Perhaps it was this contrast that helped us perceive the fineness which existed alongside Joe Biden’s faults. He cared deeply about people—their concerns, their hopes, their pain were real to him. He had the wisdom to grow. He believed in an idea beyond self: the institutions of constitutional democracy, and the decency and self-restraint essential to their preservation. In his origins and manner, he personified ordinary America, but armed with an extraordinary resilience which enabled him to endure the death of those he loved and to nurture those who survived.
He was more than the antithesis of Donald Trump: Tempered by time, he inspired the trust essential to restoring societal wellness.
Most remarkable, perhaps, deep into his seventies he proved himself as never before. During the primary season, he came back from near oblivion to unify his party. Under the extraordinary circumstances of the pandemic, he ran a near-flawless general election campaign, making history by choosing a woman of color as his running mate. He overrode the endless condescension—he was too old; too shaky; too fragile in debate; too flawed in judgment. It was Trump, not Biden, who cracked under pressure.
So here he was as the first returns came in, favored to win, yet suspended like millions of others between hope and a doubt deepened by the recollection of the awful astonishment of November 8, 2016.
Anyone desperate for relief from Trump was hoping for an overnight cure: victories in two battleground states on the razor’s edge, Florida and North Carolina, and even red states where polls held out hope. But within hours North Carolina slipped away, and Florida justified the eleventh-hour misgivings of Democratic professionals who saw Cuban-Americans shunning Biden in prohibitive numbers. And those bright shiny objects like Texas and Ohio turned out to be fool’s gold, leaving behind only lingering hopes for Georgia.
The returns suggested that suburban voters, particularly women, were abandoning the GOP. While this did not augur the massive rejection of Trump that Democrats longed for, it suggested a socioeconomic shift which could prove electorally crucial in the agonizing days to come.

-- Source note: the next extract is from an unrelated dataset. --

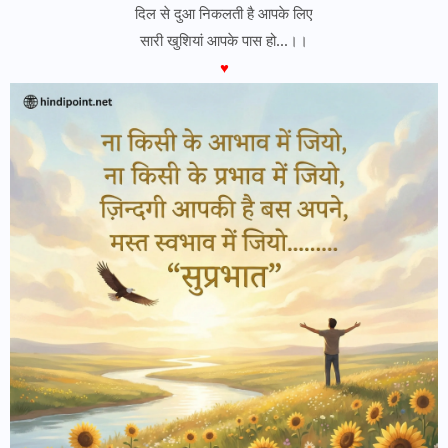
दिल से दुआ निकलती है आपके लिए
सारी खुशियां आपके पास हो…।।
♥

Biden’s first apparent breakthrough victory of the night came in Arizona. His wins as of midnight otherwise replicated the path Hillary Clinton had taken to 232 votes. Add Arizona and Biden reaches 243. That hardly seems decisive. But then add Biden’s victory in the second district of Nebraska, with its one electoral vote, and Pennsylvania could become mathematically irrelevant. Michigan’s 16 votes, combined with Wisconsin’s 10, would give Biden precisely 270 votes.
Slow election-day returns from Democratic-leaning counties and the later tabulation of mail-in ballots in Wisconsin and Michigan suggests that Biden may yet win in those states, as the polls predicted. But the results may remain undecided until Wednesday—or even later in the week.

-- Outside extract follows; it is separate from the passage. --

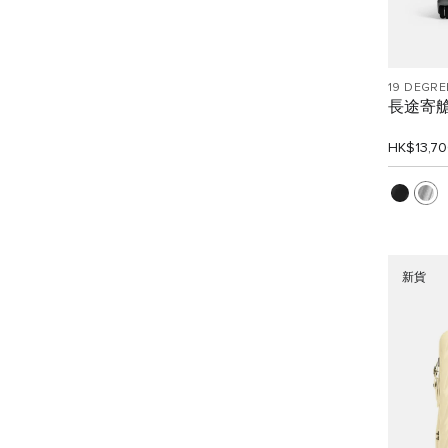
19 DEGR
長途寄
HK$13,7
新貨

In remarks delivered at 2:21 a.m., the president declared victory and threatened to go to the Supreme Court to cut off the counting of ballots—presumably in the Rust Belt states, where he leads in the incomplete early counts. There is absolutely no legal basis for doing so, and for the Court to intrude would eviscerate its own legitimacy. And with luck, if Biden wins in Arizona, Michigan and Wisconsin will preempt Trump’s plan to exploit legal disputes over mail-in ballots in Pennsylvania by asking the Supreme Court to decide the election.
As of this writing, there still remains the hope that our national fever will at last abate—because the agent of illness would be expelled from our body politic. But the cure, like the disease, will come at a cost.